Records from a data source
◆ ◆ ◆ ◆
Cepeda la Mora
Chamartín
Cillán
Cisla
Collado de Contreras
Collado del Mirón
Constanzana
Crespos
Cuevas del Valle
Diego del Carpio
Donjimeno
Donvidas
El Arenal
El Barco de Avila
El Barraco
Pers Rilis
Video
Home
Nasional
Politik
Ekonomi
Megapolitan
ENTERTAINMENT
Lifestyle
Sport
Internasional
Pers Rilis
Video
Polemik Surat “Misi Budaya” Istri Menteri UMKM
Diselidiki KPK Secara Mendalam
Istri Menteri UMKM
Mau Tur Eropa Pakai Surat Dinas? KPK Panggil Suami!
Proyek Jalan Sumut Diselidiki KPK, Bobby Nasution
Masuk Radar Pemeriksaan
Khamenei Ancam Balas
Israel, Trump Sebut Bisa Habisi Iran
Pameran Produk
◆ ◆ ◆ ◆
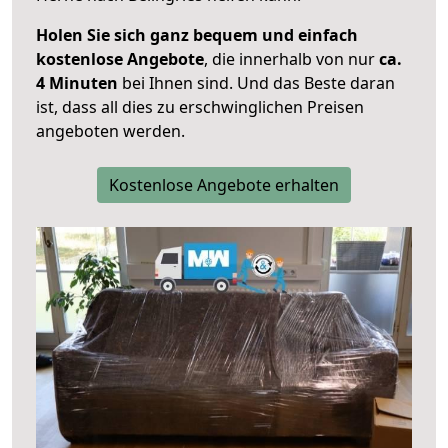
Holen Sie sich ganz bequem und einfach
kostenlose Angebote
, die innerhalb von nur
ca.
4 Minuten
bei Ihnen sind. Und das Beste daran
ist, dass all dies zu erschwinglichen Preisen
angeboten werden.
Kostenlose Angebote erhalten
◆ ◆ ◆ ◆
All lines above between those holding "Cepeda la Mora" and "Pameran Produk", inclusive, must be set down unchanged, and no other line may be included.

Cepeda la Mora
Chamartín
Cillán
Cisla
Collado de Contreras
Collado del Mirón
Constanzana
Crespos
Cuevas del Valle
Diego del Carpio
Donjimeno
Donvidas
El Arenal
El Barco de Avila
El Barraco
Pers Rilis
Video
Home
Nasional
Politik
Ekonomi
Megapolitan
ENTERTAINMENT
Lifestyle
Sport
Internasional
Pers Rilis
Video
Polemik Surat “Misi Budaya” Istri Menteri UMKM
Diselidiki KPK Secara Mendalam
Istri Menteri UMKM
Mau Tur Eropa Pakai Surat Dinas? KPK Panggil Suami!
Proyek Jalan Sumut Diselidiki KPK, Bobby Nasution
Masuk Radar Pemeriksaan
Khamenei Ancam Balas
Israel, Trump Sebut Bisa Habisi Iran
Pameran Produk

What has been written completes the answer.